The kid roused himself and started to explain. He hasn't been getting any/much sleep at night because he has so much work to do for his classes. And, he's stressed out about finals. To top it off, he was now worried about the test he would have the next day in the class he'd fallen asleep in. He asked the teacher if he could come in for tutoring.
The teacher never said "No," but what was worse was that he never said "Yes." Instead, he told the kid just to get some sleep (good advice, for sure) and just do his work for the class. I think the teacher meant well, but the bottom line is that he wasn't hearing what the kid was trying to say. The kid wanted to actually learn the material, not just fill out the worksheets---even though that was enough to satisfy the teacher. The student tried asking a couple of different ways to no avail. I did tell the student that if wanted help to find me after school. I meant it, too. I was angry with the teacher, but just smiled and counted to ten. "If you can't be bothered to help a student," I wanted to say, "then just send him/her to me."

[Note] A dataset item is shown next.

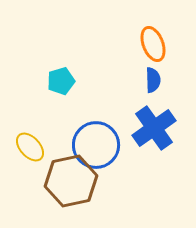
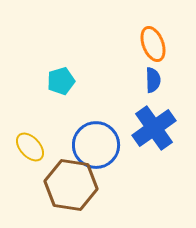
brown hexagon: moved 4 px down; rotated 21 degrees clockwise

(As an aside to this story, the kid also made a comment about how the teacher who sent this e-mail makes him feel like crap all the time. Gee kid, I thought it was just his co-workers he treated that way.)
I didn't see the student after school that day. I did see him again the morning of the test. He was still working on answering questions when I arrived in the room for my class. His teacher left him with me to finish his work, so I sat him off to the side and did some cheerleading for him to get things completed. What I learned in talking to the kid to prompt his thinking is that he's pretty bright. He had a good handle on concepts and vocabulary---but after yet another night without sleep and stressing about things, answering questions on paper was not going well. I told him to relax...to move onto the remaining items he knew and to go back to the others later. He actually did okay once I got him calmed down. We'll see what his teacher thinks about the test.
As for the kid? He's coming in after school on Monday to get some tutoring before finals. I think I can help him acquire some tools for studying and test-taking that will help him make the most of his smarts. I can't claim to be superteacher---I don't have success with all of my students, much as I might like or how hard I try. But this kid is one I can make a difference with, even if he isn't one of my own students. In the grand scheme of things, I always hope that for those in my own classes that I am unable to reach, that there is another teacher there who does have a strong connection. Obviously, it won't be the teacher next door.
Update: The kid saw me on Monday morning and gave me a big hug. He was very happy with his test score. I'm happy for him, too.